• Exercise goal: Please return all records verbatim, no pictures.

[Opening Record set section]

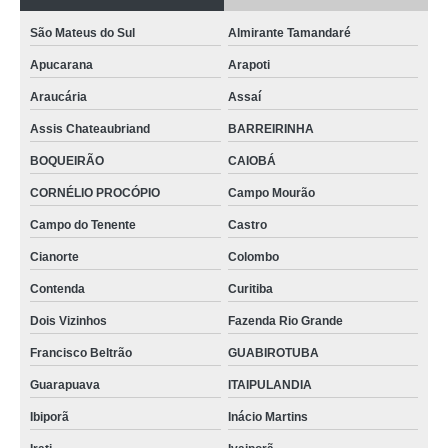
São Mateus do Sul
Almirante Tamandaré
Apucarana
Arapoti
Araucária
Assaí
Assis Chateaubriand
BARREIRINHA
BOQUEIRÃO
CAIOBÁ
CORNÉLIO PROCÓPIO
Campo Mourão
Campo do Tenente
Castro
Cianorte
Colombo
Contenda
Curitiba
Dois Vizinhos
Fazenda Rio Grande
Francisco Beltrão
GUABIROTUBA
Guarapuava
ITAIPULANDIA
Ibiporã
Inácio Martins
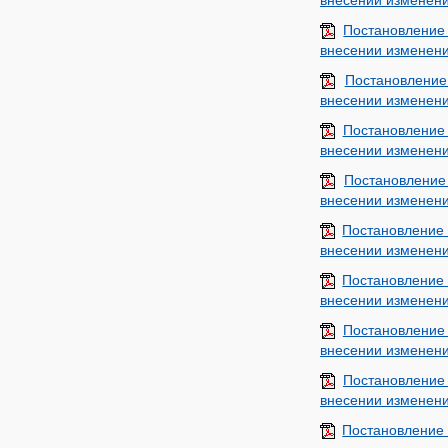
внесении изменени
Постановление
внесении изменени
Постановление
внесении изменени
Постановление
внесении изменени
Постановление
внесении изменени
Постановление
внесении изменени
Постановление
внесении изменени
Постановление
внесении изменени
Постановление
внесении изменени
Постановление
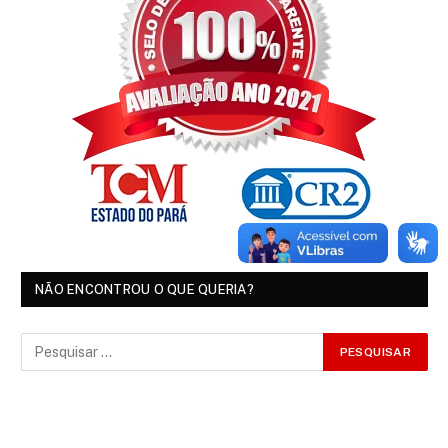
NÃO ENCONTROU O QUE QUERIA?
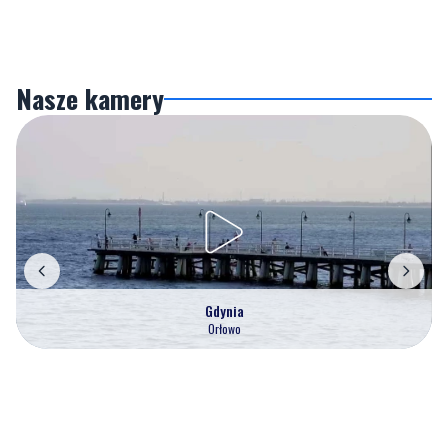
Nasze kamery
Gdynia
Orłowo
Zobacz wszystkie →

[Closing Record set section]

• Answer below:
São Mateus do Sul
Almirante Tamandaré
Apucarana
Arapoti
Araucária
Assaí
Assis Chateaubriand
BARREIRINHA
BOQUEIRÃO
CAIOBÁ
CORNÉLIO PROCÓPIO
Campo Mourão
Campo do Tenente
Castro
Cianorte
Colombo
Contenda
Curitiba
Dois Vizinhos
Fazenda Rio Grande
Francisco Beltrão
GUABIROTUBA
Guarapuava
ITAIPULANDIA
Ibiporã
Inácio Martins
внесении изменени
Постановление
внесении изменени
Постановление
внесении изменени
Постановление
внесении изменени
Постановление
внесении изменени
Постановление
внесении изменени
Постановление
внесении изменени
Постановление
внесении изменени
Постановление
внесении изменени
Постановление
NÃO ENCONTROU O QUE QUERIA?
Nasze kamery
Gdynia
Orłowo
Zobacz wszystkie →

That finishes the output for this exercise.